News blogger and notable teetotaler-except-on-Fridays Matthew Hendley brought in a bottle of Russian Standard, ostensibly a "good" vodka, for comparison. 

Those present tasted the good vodka, then the Skol straight, then the four rounds of progressively filtered Skol. Here are some of their thoughts, in their own words.

Russian Standard.
"Burns going down, but nice aftertaste (sort of)." "Like warm rubbing alcohol." "Fruity, elegant, a little sweet aftertaste." (That was me, and yes, it was BS.) "Not too burny." "Tastes like the beauty of Mother Russia."

Skol.
"What I drink with barbiturates when I want to sleep forever." "Isopropyl. Good if you have a wound in need of cleansing." "Rotten fruit from a shitty tree, to quote a phrase." "My chest hair is slowly falling off as it burns." "Reminds me of that one time, freshman year of college..."

Filtered once.
"Good -- lacks metallic terroir." (Oh, come on.) "No burn. Less bite. But I might be drunk now." "Like a Grey Goose taking a crap on a Lexus."

The next round was interesting: It definitely became worse again. Maybe some impurities were being released by the filter?

Filtered twice.
"Burn is back. Ugh. So much grosser." "My heart hurts..." "Tastes like melting plastic." "Fuck you, vodka!" "Tastes like feces of the devil." "Disgusting -- loogie in the trash can. Triple-filter always."

Filtered three times.
"Rancid." "My mouth is numb, but not from anything fun." "I don't want to drink it anymore." "I want to weep." "Like Magic Markers and Glade."

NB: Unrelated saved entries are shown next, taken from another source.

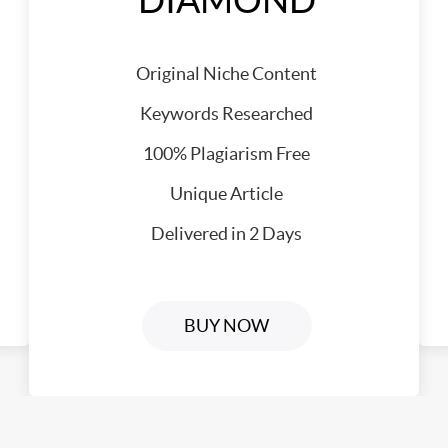
DIAMOND
Original Niche Content
Keywords Researched
100% Plagiarism Free
Unique Article
Delivered in 2 Days
BUY NOW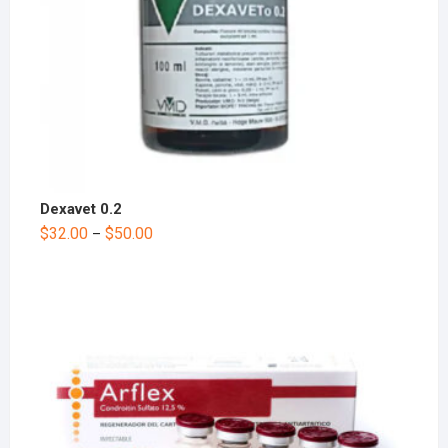
Dexavet 0.2
$
32.00
$
50.00
–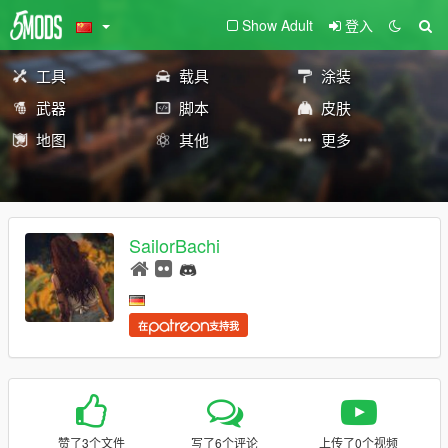
Show Adult
登入
工具
载具
涂装
武器
脚本
皮肤
地图
其他
更多
SailorBachi
在
支持我
赞了3个文件
写了6个评论
上传了0个视频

Then it got slightly better again.

Filtered four times.
"I swallowed it; that's an improvement." "Science does not support the findings, but not horrible." "Better; it's like finding out your cancer will kill you in ten years instead of five."

Final thoughts.
"Filter my stomach." "Josef Stalin would be disappointed in what just happened in this office." "Nobody is getting lucky with this vodka tonight." "Why did this happen to us?" "PUT SOME FUCKING ICE IN IT! MOTHER RUSSIA IS FULL OF ICE." 

At this point, my semidrunk colleagues were not too happy with me. I thought all the free vodka would make people happy, not sad. We also thought that filtering would be a progressive escalation to the high peaks of alcoholic perfection, like a trek up an icy mountain. All we got, however, was a headachy trip over a pothole.

In other words, if you factor in the cost of the filter and the number of rounds required to actually make the vodka taste better, just buy the expensive stuff. Or whiskey. Whiskey is good.